→ RECORDS FOR PROCESSING:
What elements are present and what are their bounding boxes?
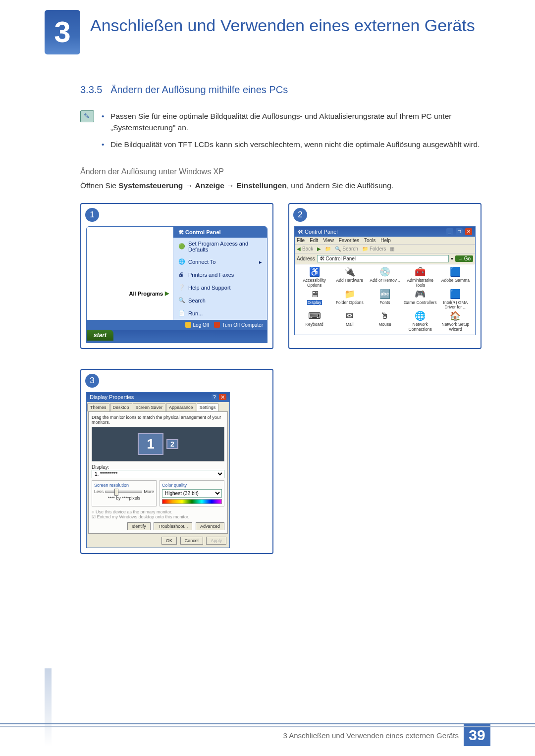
primary-monitor-check[interactable]: ○ Use this device as the primary monitor… — [92, 509, 224, 514]
address-dropdown[interactable]: ▾ — [451, 256, 453, 261]
access-icon: 🟢 — [178, 243, 185, 250]
less-label: Less — [94, 489, 104, 494]
cp-icon-fonts[interactable]: 🔤Fonts — [368, 290, 401, 309]
cp-icon-folder-options[interactable]: 📁Folder Options — [333, 290, 366, 309]
screenshot-2-frame: 2 🛠 Control Panel _ □ ✕ File Edit View F… — [288, 203, 482, 349]
cp-icon-mail[interactable]: ✉Mail — [333, 311, 366, 331]
cp-icon-mouse[interactable]: 🖱Mouse — [368, 311, 401, 331]
resolution-slider[interactable] — [105, 491, 142, 493]
start-menu-item[interactable]: 🔍Search — [173, 294, 267, 307]
control-panel-window: 🛠 Control Panel _ □ ✕ File Edit View Fav… — [294, 226, 476, 335]
footer-text: 3 Anschließen und Verwenden eines extern… — [283, 731, 459, 740]
cp-icon-admin[interactable]: 🧰Administrative Tools — [404, 267, 437, 287]
start-menu-item[interactable]: ❔Help and Support — [173, 281, 267, 294]
adobe-icon: 🟦 — [439, 267, 472, 277]
menu-tools[interactable]: Tools — [364, 238, 375, 243]
window-title: 🛠 Control Panel — [298, 229, 338, 235]
apply-button[interactable]: Apply — [206, 537, 226, 545]
control-panel-icon: 🛠 — [178, 229, 184, 235]
cp-icon-intel[interactable]: 🟦Intel(R) GMA Driver for ... — [439, 290, 472, 309]
start-menu-item[interactable]: 🟢Set Program Access and Defaults — [173, 238, 267, 255]
chapter-number-badge: 3 — [45, 10, 80, 54]
network-icon: 🌐 — [404, 311, 437, 321]
chapter-header: 3 Anschließen und Verwenden eines extern… — [45, 10, 490, 54]
close-button[interactable]: ✕ — [465, 228, 472, 235]
tab-themes[interactable]: Themes — [87, 403, 109, 411]
folderopt-icon: 📁 — [333, 290, 366, 300]
start-button[interactable]: start — [87, 330, 113, 341]
start-menu-item[interactable]: 📄Run... — [173, 307, 267, 320]
tab-screensaver[interactable]: Screen Saver — [133, 403, 166, 411]
back-button[interactable]: ◀Back — [297, 246, 313, 252]
views-button[interactable]: ▦ — [390, 246, 394, 252]
maximize-button[interactable]: □ — [456, 228, 463, 235]
tab-desktop[interactable]: Desktop — [110, 403, 132, 411]
note-block: Passen Sie für eine optimale Bildqualitä… — [45, 110, 490, 155]
section-heading: 3.3.5 Ändern der Auflösung mithilfe eine… — [45, 84, 490, 96]
netsetup-icon: 🏠 — [439, 311, 472, 321]
address-input[interactable]: 🛠 Control Panel — [317, 255, 449, 262]
forward-button[interactable]: ▶ — [317, 246, 321, 252]
monitor-1[interactable]: 1 — [138, 433, 163, 455]
turn-off-button[interactable]: Turn Off Computer — [214, 322, 263, 328]
help-button[interactable]: ? — [212, 394, 217, 400]
advanced-button[interactable]: Advanced — [196, 522, 224, 530]
cp-icon-add-hardware[interactable]: 🔌Add Hardware — [333, 267, 366, 287]
up-icon: 📁 — [325, 246, 331, 252]
admin-icon: 🧰 — [404, 267, 437, 277]
go-button[interactable]: → Go — [455, 255, 473, 262]
all-programs[interactable]: All Programs ▶ — [87, 286, 173, 301]
menu-help[interactable]: Help — [380, 238, 391, 243]
addremove-icon: 💿 — [368, 267, 401, 277]
keyboard-icon: ⌨ — [298, 311, 331, 321]
cp-icon-display[interactable]: 🖥Display — [298, 290, 331, 309]
color-quality-select[interactable]: Highest (32 bit) — [162, 489, 222, 498]
menu-edit[interactable]: Edit — [310, 238, 318, 243]
taskbar: start — [87, 330, 267, 343]
log-off-button[interactable]: Log Off — [185, 322, 210, 328]
menu-bar: File Edit View Favorites Tools Help — [295, 237, 475, 244]
window-title: Display Properties — [90, 394, 134, 401]
ok-button[interactable]: OK — [161, 537, 177, 545]
subsection-heading: Ändern der Auflösung unter Windows XP — [45, 167, 490, 176]
cancel-button[interactable]: Cancel — [180, 537, 203, 545]
cp-icon-adobe[interactable]: 🟦Adobe Gamma — [439, 267, 472, 287]
section-number: 3.3.5 — [80, 84, 102, 95]
menu-favorites[interactable]: Favorites — [339, 238, 359, 243]
cp-icon-netsetup[interactable]: 🏠Network Setup Wizard — [439, 311, 472, 331]
start-menu-control-panel[interactable]: Control Panel — [185, 229, 221, 235]
monitor-arrangement[interactable]: 1 2 — [92, 427, 224, 461]
menu-view[interactable]: View — [323, 238, 334, 243]
tabs: Themes Desktop Screen Saver Appearance S… — [87, 402, 229, 411]
cp-icon-keyboard[interactable]: ⌨Keyboard — [298, 311, 331, 331]
troubleshoot-button[interactable]: Troubleshoot... — [154, 522, 192, 530]
chevron-right-icon: ▸ — [259, 259, 262, 265]
tab-settings[interactable]: Settings — [197, 403, 219, 411]
display-properties-window: Display Properties ? ✕ Themes Desktop Sc… — [86, 392, 230, 548]
monitor-2[interactable]: 2 — [166, 439, 178, 449]
drag-instruction: Drag the monitor icons to match the phys… — [92, 415, 224, 425]
cp-icon-accessibility[interactable]: ♿Accessibility Options — [298, 267, 331, 287]
folders-button[interactable]: 📁Folders — [362, 246, 386, 252]
cp-icon-game[interactable]: 🎮Game Controllers — [404, 290, 437, 309]
extend-desktop-check[interactable]: ☑ Extend my Windows desktop onto this mo… — [92, 514, 224, 519]
chapter-title: Anschließen und Verwenden eines externen… — [90, 10, 475, 36]
screenshot-badge-2: 2 — [293, 208, 307, 222]
intel-icon: 🟦 — [439, 290, 472, 300]
close-button[interactable]: ✕ — [219, 394, 226, 400]
display-icon: 🖥 — [298, 290, 331, 300]
start-menu-item[interactable]: 🖨Printers and Faxes — [173, 268, 267, 281]
tab-appearance[interactable]: Appearance — [166, 403, 196, 411]
identify-button[interactable]: Identify — [127, 522, 151, 530]
display-select[interactable]: 1. ********* — [92, 470, 224, 478]
page-number: 39 — [464, 724, 490, 746]
cp-icon-network[interactable]: 🌐Network Connections — [404, 311, 437, 331]
start-menu-item[interactable]: 🌐Connect To▸ — [173, 255, 267, 268]
menu-file[interactable]: File — [297, 238, 305, 243]
display-label: Display: — [92, 464, 224, 470]
search-icon: 🔍 — [178, 297, 185, 304]
search-button[interactable]: 🔍Search — [335, 246, 358, 252]
minimize-button[interactable]: _ — [446, 228, 453, 235]
cp-icon-add-remove[interactable]: 💿Add or Remov... — [368, 267, 401, 287]
up-button[interactable]: 📁 — [325, 246, 331, 252]
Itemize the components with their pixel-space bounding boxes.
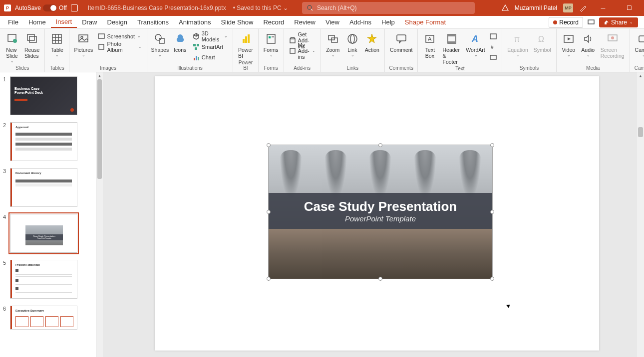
resize-handle[interactable]	[267, 210, 271, 214]
save-icon[interactable]	[71, 4, 78, 11]
powerbi-button[interactable]: Power BI	[236, 30, 255, 59]
record-button[interactable]: Record	[549, 17, 583, 28]
thumb-row[interactable]: 1 Business Case PowerPoint Deck	[3, 76, 96, 115]
selected-image[interactable]: Case Study Presentation PowerPoint Templ…	[269, 145, 492, 279]
resize-handle[interactable]	[378, 277, 382, 281]
audio-icon	[582, 33, 594, 45]
menu-transitions[interactable]: Transitions	[132, 17, 174, 27]
pictures-button[interactable]: Pictures⌄	[72, 30, 94, 57]
resize-handle[interactable]	[378, 143, 382, 147]
thumb-row[interactable]: 6 Executive Summary	[3, 306, 96, 330]
scroll-thumb[interactable]	[97, 79, 102, 179]
shapes-icon	[154, 33, 166, 45]
saved-status[interactable]: • Saved to this PC ⌄	[233, 4, 288, 11]
resize-handle[interactable]	[490, 210, 494, 214]
table-icon	[51, 33, 63, 45]
link-icon	[346, 33, 358, 45]
hash-icon: #	[490, 43, 497, 50]
slidenum-button[interactable]: #	[488, 41, 499, 52]
maximize-button[interactable]: ☐	[619, 0, 639, 16]
new-slide-button[interactable]: New Slide⌄	[3, 30, 21, 63]
slide-thumb-3[interactable]: Document History	[10, 168, 77, 207]
menu-draw[interactable]: Draw	[77, 17, 102, 27]
slide-thumb-5[interactable]: Project Rationale	[10, 260, 77, 299]
menu-review[interactable]: Review	[289, 17, 321, 27]
user-avatar[interactable]: MP	[563, 3, 573, 12]
scroll-up-icon[interactable]: ▲	[96, 72, 103, 79]
date-button[interactable]	[488, 31, 499, 41]
menu-home[interactable]: Home	[23, 17, 51, 27]
svg-rect-22	[196, 56, 197, 60]
mouse-cursor-icon	[506, 303, 511, 308]
slide-thumb-4[interactable]: Case Study PresentationPowerPoint Templa…	[10, 214, 77, 253]
slide-canvas[interactable]: Case Study Presentation PowerPoint Templ…	[155, 76, 599, 351]
thumbs-scrollbar[interactable]: ▲	[96, 72, 103, 357]
file-name[interactable]: ItemID-6658-Business Case Presentation-1…	[88, 4, 226, 11]
menu-animations[interactable]: Animations	[174, 17, 216, 27]
menu-addins[interactable]: Add-ins	[344, 17, 376, 27]
header-footer-button[interactable]: Header & Footer	[440, 30, 463, 65]
slide-thumb-6[interactable]: Executive Summary	[10, 306, 77, 330]
thumb-row[interactable]: 4 Case Study PresentationPowerPoint Temp…	[3, 214, 96, 253]
object-button[interactable]	[488, 52, 499, 62]
comment-button[interactable]: Comment	[388, 30, 415, 53]
slide-thumbnails-panel[interactable]: 1 Business Case PowerPoint Deck 2 Approv…	[0, 72, 96, 357]
action-button[interactable]: Action	[363, 30, 381, 53]
icons-button[interactable]: Icons	[171, 30, 189, 53]
menu-slideshow[interactable]: Slide Show	[216, 17, 258, 27]
screenshot-button[interactable]: Screenshot⌄	[96, 31, 144, 41]
reuse-slides-button[interactable]: Reuse Slides	[22, 30, 41, 59]
menu-help[interactable]: Help	[376, 17, 400, 27]
search-input[interactable]: Search (Alt+Q)	[302, 2, 475, 14]
menu-insert[interactable]: Insert	[51, 16, 77, 28]
scroll-thumb[interactable]	[638, 127, 643, 137]
smartart-button[interactable]: SmartArt	[191, 41, 230, 52]
minimize-button[interactable]: ─	[593, 0, 613, 16]
cameo-icon	[638, 33, 644, 45]
slide-thumb-1[interactable]: Business Case PowerPoint Deck	[10, 76, 77, 115]
share-button[interactable]: Share⌄	[599, 17, 638, 27]
link-button[interactable]: Link⌄	[343, 30, 361, 57]
resize-handle[interactable]	[490, 143, 494, 147]
shapes-button[interactable]: Shapes⌄	[150, 30, 170, 57]
thumb-row[interactable]: 2 Approval	[3, 122, 96, 161]
my-addins-button[interactable]: My Add-ins⌄	[287, 45, 318, 56]
wordart-button[interactable]: AWordArt⌄	[465, 30, 486, 57]
resize-handle[interactable]	[267, 277, 271, 281]
toggle-off-icon[interactable]	[43, 4, 57, 11]
powerpoint-logo-icon: P	[4, 4, 11, 11]
cameo-button[interactable]: Cameo⌄	[633, 30, 644, 57]
workspace: 1 Business Case PowerPoint Deck 2 Approv…	[0, 72, 644, 357]
table-button[interactable]: Table⌄	[48, 30, 66, 57]
thumb-row[interactable]: 5 Project Rationale	[3, 260, 96, 299]
menu-design[interactable]: Design	[102, 17, 132, 27]
menu-shape-format[interactable]: Shape Format	[400, 17, 451, 27]
chart-button[interactable]: Chart	[191, 52, 230, 62]
present-icon[interactable]	[587, 18, 595, 26]
slide-canvas-area[interactable]: Case Study Presentation PowerPoint Templ…	[103, 72, 644, 357]
date-icon	[490, 33, 497, 40]
audio-button[interactable]: Audio⌄	[579, 30, 597, 57]
menu-record[interactable]: Record	[258, 17, 289, 27]
svg-rect-25	[245, 36, 247, 43]
menu-view[interactable]: View	[321, 17, 344, 27]
slide-thumb-2[interactable]: Approval	[10, 122, 77, 161]
resize-handle[interactable]	[490, 277, 494, 281]
3d-models-button[interactable]: 3D Models⌄	[191, 31, 230, 41]
pen-icon[interactable]	[579, 4, 587, 12]
thumb-row[interactable]: 3 Document History	[3, 168, 96, 207]
autosave-toggle[interactable]: AutoSave Off	[15, 4, 67, 11]
svg-rect-7	[52, 34, 61, 43]
canvas-scrollbar[interactable]: ▲	[637, 72, 644, 357]
menu-file[interactable]: File	[3, 17, 23, 27]
video-button[interactable]: Video⌄	[560, 30, 578, 57]
tbl	[15, 143, 72, 146]
scroll-up-icon[interactable]: ▲	[637, 72, 644, 79]
zoom-button[interactable]: Zoom⌄	[324, 30, 342, 57]
user-name[interactable]: Muzammil Patel	[515, 4, 557, 11]
title-bar: P AutoSave Off ItemID-6658-Business Case…	[0, 0, 644, 16]
forms-button[interactable]: Forms⌄	[262, 30, 281, 57]
textbox-button[interactable]: AText Box	[421, 30, 439, 59]
resize-handle[interactable]	[267, 143, 271, 147]
photo-album-button[interactable]: Photo Album⌄	[96, 41, 144, 52]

→ AIM OF THE TASK: Lines that contain the string "chapter" should be copied from the material above.

→ EXPECTED ANSWER:
chapter-number-badge: 3 — [45, 10, 80, 54]
chapter-header: 3 Anschließen und Verwenden eines extern… — [45, 10, 490, 54]
chapter-title: Anschließen und Verwenden eines externen… — [90, 10, 475, 36]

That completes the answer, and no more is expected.